The second bottleneck is the handling of the combinatorial explosion of information resulting from the use of large marker sets: The large and even increasing number of differentiable cell types requires the detection of a larger number of markers per cell for unambiguous cell identification and classification. Moreover, the experimental setup and the nature of the sample source have a significant influence on the composition, activation- and differentiation states of cells within the sample, thus increasing the complexity of the system even further. For this reason, the combination of high content cytometry methods with modern informatics tools such as ontologies for knowledge capture and structuring as well as for comparison of obtained data with other experiments and the published state of the art is mandatory. Ontologies are fundamental tools for knowledge management in a machine-comprehensible format. Although there is ongoing work directed toward extending existing ontologies like the gene ontology (12) for immunological work (19), currently no publicly available ontology exists, which, in our view, could be used or extended for our purposes. We have therefore developed a draft for the cytometry domain, which covers the concepts and workflows needed for the evaluation of our example experiments and models selected concepts such experimental protocols and cell definitions (Fig. 6). It is important to note that this workflow also represents a general model of the way in which cytometric information is communicated in immunological research papers and allows the extraction of knowledge from such papers and its storage in a unified format. Our initial experiences with using this ontology approach suggest that a cytometry ontology is a valuable extension of cellular analysis methods that produce high content cytometry information.

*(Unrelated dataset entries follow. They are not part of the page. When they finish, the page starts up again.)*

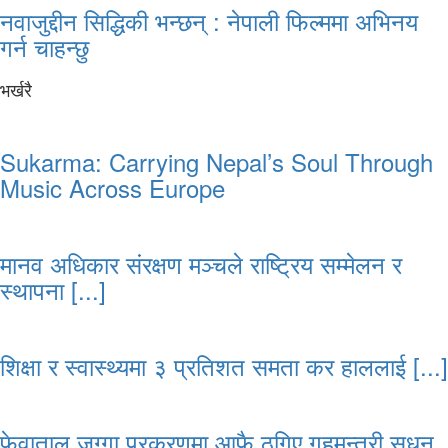
नवाजुद्दीन सिद्धिकी भन्छन् : नेपाली फिल्ममा अभिनय
गर्न चाहन्छु
भर्खरै
Sukarma: Carrying Nepal’s Soul Through
Music Across Europe
मानव अधिकार संरक्षण मञ्चले राष्ट्रिय सम्मेलन र
स्थापना [...]
शिक्षा र स्वास्थ्यमा ३ प्रतिशत समता कर हाललाई [...]
फेवाताल जग्गा प्रकरणमा आफै ठगिए गृहमन्त्री सुधन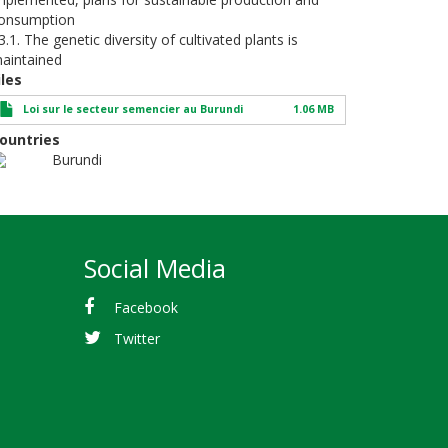
onsumption
3.1. The genetic diversity of cultivated plants is
aintained
iles
Loi sur le secteur semencier au Burundi
1.06 MB
ountries
Burundi
Social Media
Facebook
Twitter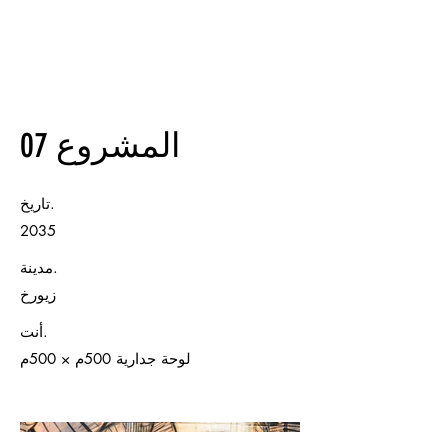
المشروع 07
تاريخ.
2035
مدينة.
زيورخ
أنت.
لوحة جدارية 500م × 500م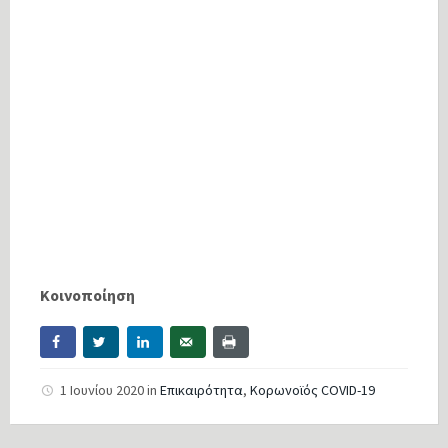
Κοινοποίηση
1 Ιουνίου 2020
in
Επικαιρότητα
,
Κορωνοϊός COVID-19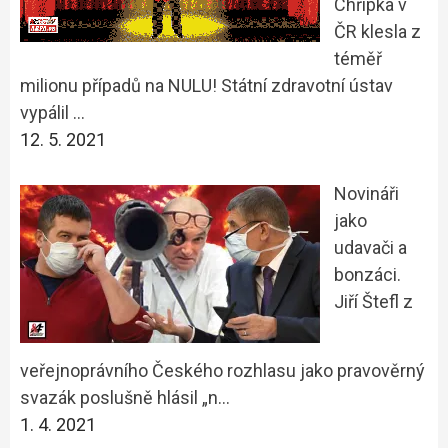
Chřipka v
ČR klesla z
téměř
milionu případů na NULU! Státní zdravotní ústav
vypálil …
12. 5. 2021
Novináři
jako
udavači a
bonzáci.
Jiří Štefl z
veřejnoprávního Českého rozhlasu jako pravověrný
svazák poslušně hlásil „n…
1. 4. 2021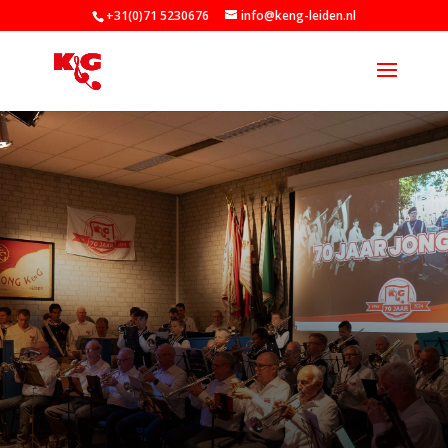
+31(0)71 5230676
info@keng-leiden.nl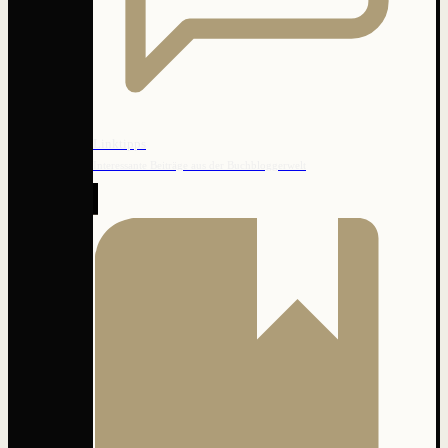
Linktipps
Interessante Beiträge aus der Buchbloggerwelt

Taken together, the new platform method for cytometry presented here combines the advantages of simple sample preparation and immobilization of cells, using even minute amounts of sample, detectability of an unlimited set of surface and intracellular markers, and low cell activating properties of the surface enabling functional assays for an explorative, less hypothesis-driven approach for cytometric analysis.
We believe that explorative cytometry by combination of iCBC with appropriate informatics tools is very useful for further unrevealing the complexity of our immune system. Besides the presented examples, future applications of this technology are phenotyping procedures and especially functional studies in immunological research, oncology, pathology, pharmacology, and hematology. Therefore, chip-based cytometry approaches could become valuable tools for achieving the goals of a human cytome project and systems biology (20).